= Conservative Party Review (2016) =

The Conservative Party Review (2016) is a set of internal reforms within the Conservative Party of the United Kingdom. It was the brainchild of Chairman of the Conservative Party, Andrew Feldman, Baron Feldman of Elstree, and has been regarded as the widest-reaching and most radical internal reforms in the Conservative Party since the 1940s.

==Background==
Shortly after the Conservative Party's victory in the 2015 general election, Conservative Party Chairman Lord Feldman announced that he would be undertaking a review of how the Conservative Party is run, and invited members, Members of Parliament, and Party Officers to suggest changes to the Party structure and rules. This was followed by several months of consultations, and Review meetings for members in each region. The Review panel consisted of Peers, Members of Parliament, and Party Officers.

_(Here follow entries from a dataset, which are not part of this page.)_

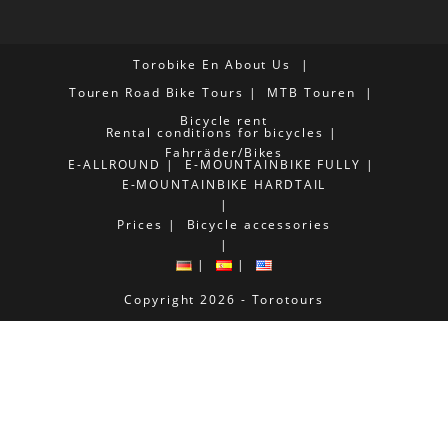
Torobike En
About Us
Touren
Road Bike Tours
MTB Touren
Bicycle rent
Rental conditions for bicycles
Fahrräder/Bikes
E-ALLROUND
E-MOUNTAINBIKE FULLY
E-MOUNTAINBIKE HARDTAIL
Prices
Bicycle accessories
Copyright 2026 - Torotours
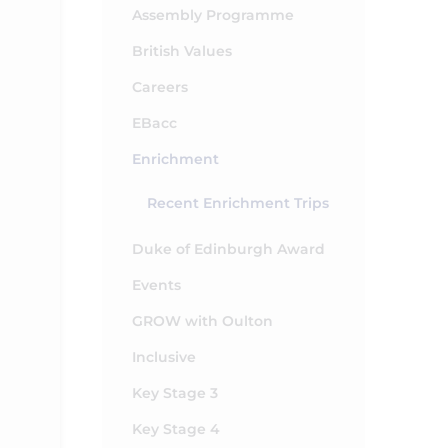
Assembly Programme
British Values
Careers
EBacc
Enrichment
Recent Enrichment Trips
Duke of Edinburgh Award
Events
GROW with Oulton
Inclusive
Key Stage 3
Key Stage 4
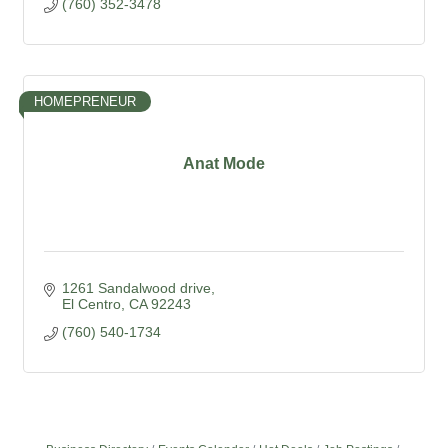
(760) 352-3478
HOMEPRENEUR
Anat Mode
1261 Sandalwood drive
El Centro
CA
92243
(760) 540-1734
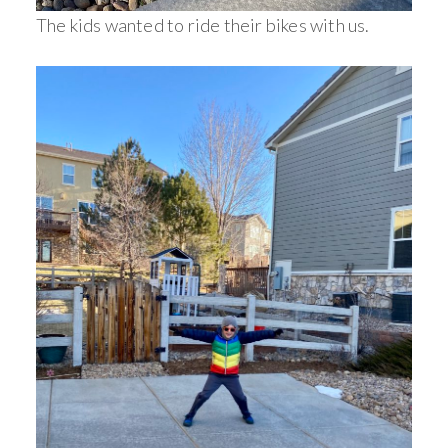
The kids wanted to ride their bikes with us.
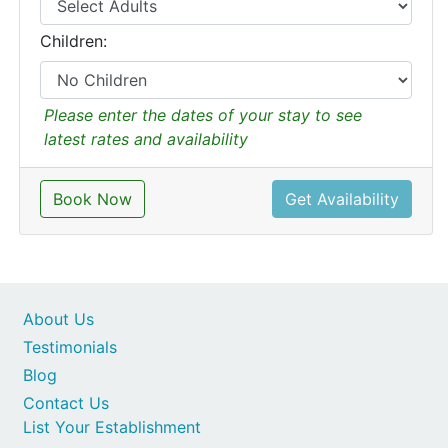
Children:
Please enter the dates of your stay to see
latest rates and availability
Book Now
Get Availability
About Us
Testimonials
Blog
Contact Us
List Your Establishment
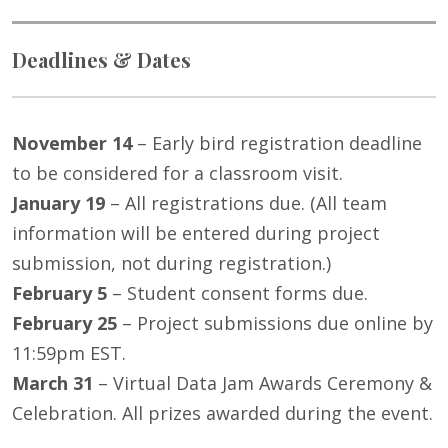
Deadlines & Dates
November 14
– Early bird registration deadline
to be considered for a classroom visit.
January 19
– All registrations due. (All team
information will be entered during project
submission, not during registration.)
February 5
– Student consent forms due.
February 25
– Project submissions due online by
11:59pm EST.
March 31
– Virtual Data Jam Awards Ceremony &
Celebration. All prizes awarded during the event.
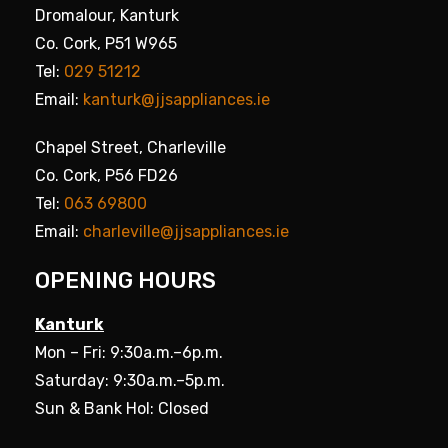
Dromalour, Kanturk
Co. Cork, P51 W965
Tel:
029 51212
Email:
kanturk@jjsappliances.ie
Chapel Street, Charleville
Co. Cork, P56 FD26
Tel:
063 69800
Email:
charleville@jjsappliances.ie
OPENING HOURS
Kanturk
Mon – Fri: 9:30a.m.–6p.m.
Saturday: 9:30a.m.–5p.m.
Sun & Bank Hol: Closed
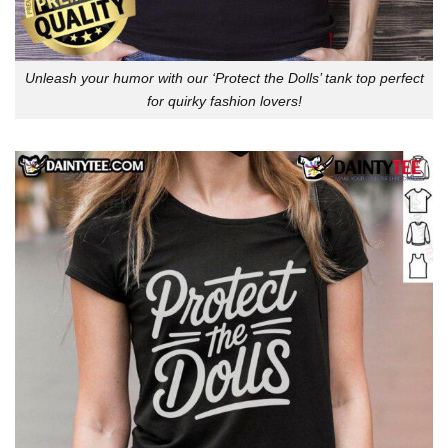
Unleash your humor with our ‘Protect the Dolls’ tank top perfect
for quirky fashion lovers!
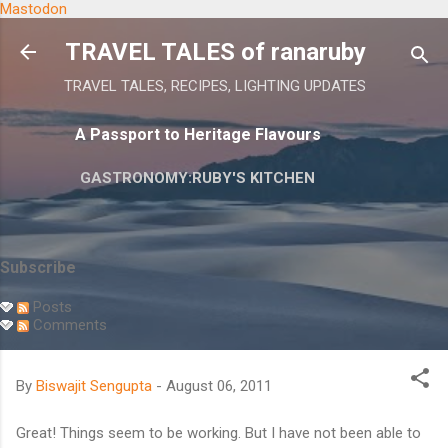
Mastodon
Skip to main content
TRAVEL TALES of ranaruby
TRAVEL TALES, RECIPES, LIGHTING UPDATES
A Passport to Heritage Flavours
GASTRONOMY:RUBY'S KITCHEN
Subscribe
Posts
Comments
By
Biswajit Sengupta
-
August 06, 2011
Great! Things seem to be working. But I have not been able to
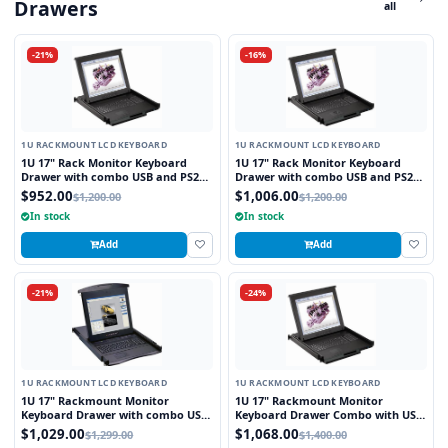
Drawers
all
-21%
-16%
1U RACKMOUNT LCD KEYBOARD
1U RACKMOUNT LCD KEYBOARD
1U 17" Rack Monitor Keyboard
1U 17" Rack Monitor Keyboard
Drawer with combo USB and PS2
Drawer with combo USB and PS2
Interface Touchpad
Interface Trackball
$952.00
$1,006.00
$1,200.00
$1,200.00
In stock
In stock
Add
Add
-21%
-24%
1U RACKMOUNT LCD KEYBOARD
1U RACKMOUNT LCD KEYBOARD
1U 17" Rackmount Monitor
1U 17" Rackmount Monitor
Keyboard Drawer with combo USB
Keyboard Drawer Combo with USB
and PS2 Interface Touchpad
and PS2 Interface Touchpad
$1,029.00
$1,068.00
$1,299.00
$1,400.00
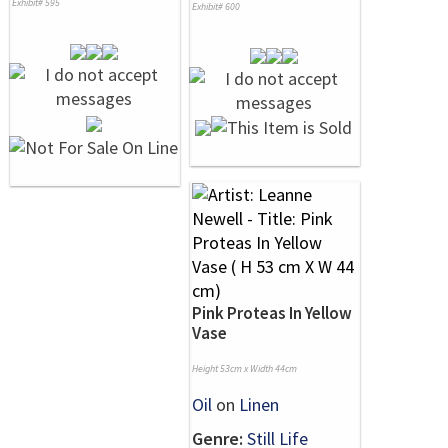
Exhibit# 595
Exhibit# 600
Pink Proteas In Yellow
Vase
Height 53cm x Width 44cm
Oil
on
Linen
Genre:
Still Life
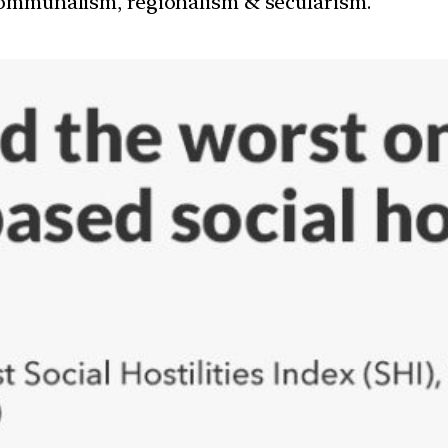
communalism, regionalism & secularism.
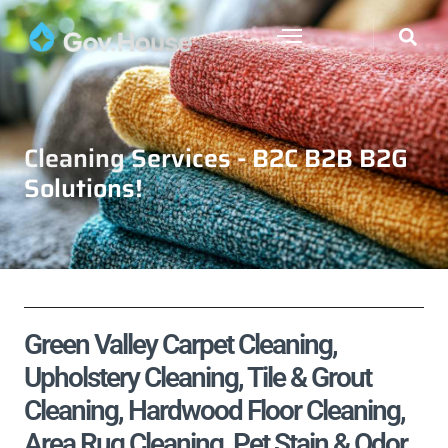
Cleaning Services - B2C B2B B2G
Solutions!
Green Valley Carpet Cleaning,
Upholstery Cleaning, Tile & Grout
Cleaning, Hardwood Floor Cleaning,
Area Rug Cleaning, Pet Stain & Odor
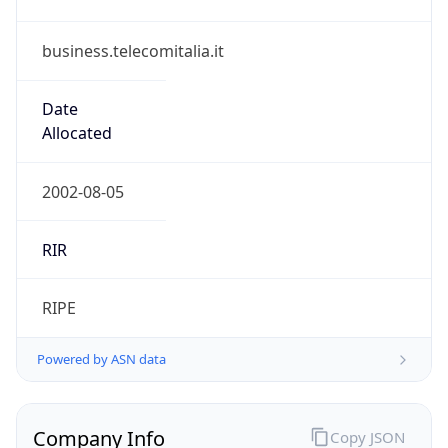
business.telecomitalia.it
Date
Allocated
2002-08-05
RIR
RIPE
Powered by ASN data
Company Info
Copy JSON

In February 2016, senior activists (Area and Regional Officers) met with the Party Chairman and the Officers of the National Conservative Convention to be shown the initial proposals, all of which were voted upon and approved. Shortly after this, parts of the proposals were leaked to news outlets such as ConservativeHome. Many of them stirred up controversy within members, and as a result the Review was re-worked and watered down. It was finally voted on by the National Conservative Convention at Conservative Party Conference in Manchester, in October 2016, and all proposals passed by over 90% of the vote.

==The Proposals==
The Review is split into five parts. One of the most controversial changes was the implementation of Multi-Constituency Associations (MCAs), a new type of Conservative Association covering a large number of (around 10) constituencies. There are also proposed changes to the candidate selection process and membership structure.

==Future==
After having been passed by the NCC, the proposals of the Party Review will eventually be added into the Constitution of the Conservative Party. This was considered a lengthy process, and was not expected to be completed until around 2019.

==Other Reviews==
The Conservative Party is having two additional, ongoing, separate reviews for Governance and Conservative Future. The latter, which was, as late as May 2016, spearheaded by Chloe Smith, is expected to abolish the Party's youth organisation and integrate it into the rest of the Party.